Down in the CT room, once again my IV site would not cooperate and it took the nurses and CT tech 4 tries to get a new IV in my right arm. I told the wonderful women trying to get my veins to cooperate it was like a bad breakup saying “Ladies, it’s not you, I swear, it’s me!” They laughed yet I know they felt awful for sticking me so many times. Luckily, the CT scan came back clean and it was determined my weakness issues were related to the anesthesia. My people and I were so grateful for those results. Our daughter combed out my sticky hair for me and popped it up into a bun so I could sleep easier, it made me feel human!
The next morning I woke up with a horrible migraine, to the point I was nauseated, and sweating profusely, so they needed to give me medication so I wouldn’t begin to vomit (very bad thing to happen post brain surgery!) and a migraine cocktail. Dr. M came in to tell me he wanted me to be seen by the PT and stay another night because of the weakness and the intensity of my pain. He also wanted to start me on a round of steroids for the pain. I was sad, yet also relieved, because I wanted to be sure I felt steady enough to go home to my people. I felt really awful that morning.
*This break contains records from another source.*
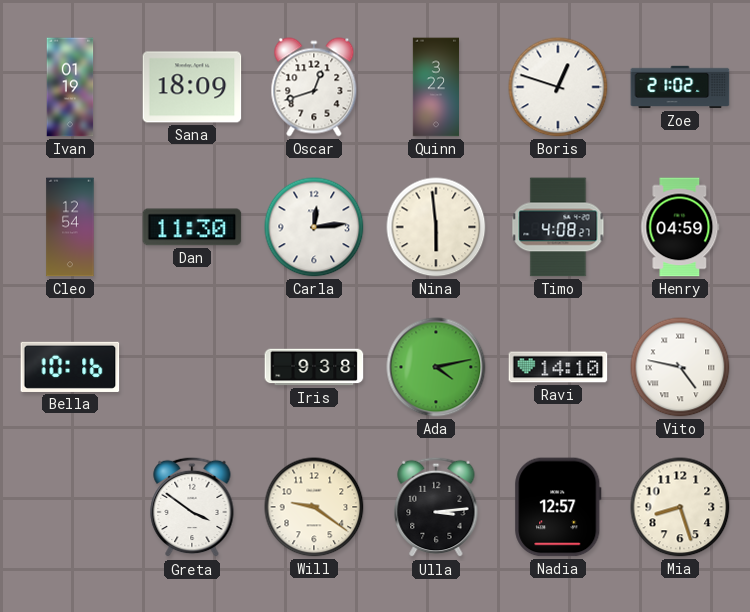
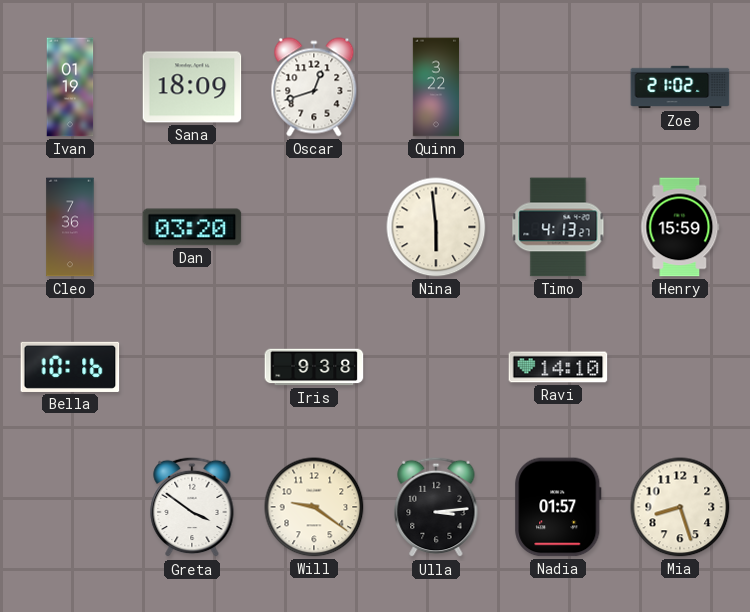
Boris: 12:48 -> none
Cleo: 12:54 -> 7:36
Dan: 11:30 -> 03:20
Carla: 12:14 -> none
Timo: 4:08 -> 4:13
Henry: 04:59 -> 15:59
Ada: 4:13 -> none
Vito: 4:47 -> none
Nadia: 12:57 -> 01:57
Thankfully, I was finally able to go home the next morning, as I woke up feeling much better and was anxious for my bed, my cats and my people!
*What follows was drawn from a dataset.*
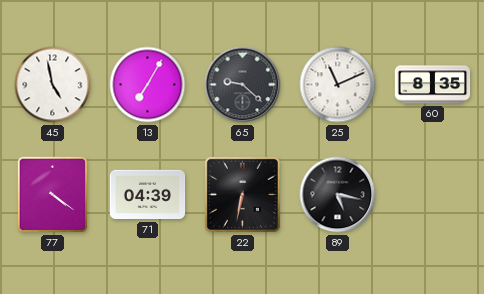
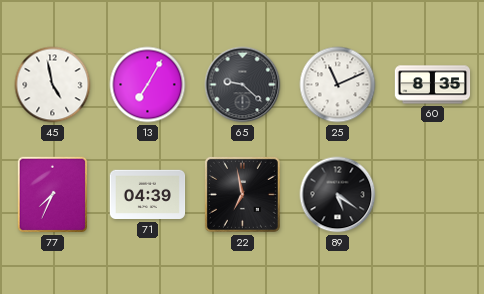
77: 4:21 -> 7:34
22: 6:32 -> 6:58
89: 5:17 -> 5:21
As more my IV’s came out and the bruising began to appear. As a person on blood thinners, my level of bruising is intense, and continues to surprise me! I took these photos of my bruises from my arterial line after coming home. I keep telling people I look like I got into a fist fight with the anesthesiologist! My surgery site is bruised and causing pain, but doesn't look as wicked as my left hand.
This recovery has been very different than my first one, a harder ride emotionally, and filled with more pain, yet it’s also been a bit easier because I knew what was coming. I’m still filled with brain fog, my arms both hurt a lot and I’m still suffering from headaches. I’m also filled with gratitude and humility for all that happened to get me (and my people) to this point. I’m anxious for my follow up yet fully trust Dr. M and his team.
To all of you who have prayed for me, held space and sent me well wishes, my gratitude continues to be immense. I can feel all of it and it’s carrying me through!
Warmly,
Jane
Such great details (especially for someone who has brain fog ). Praying the rest of your recovery goes well.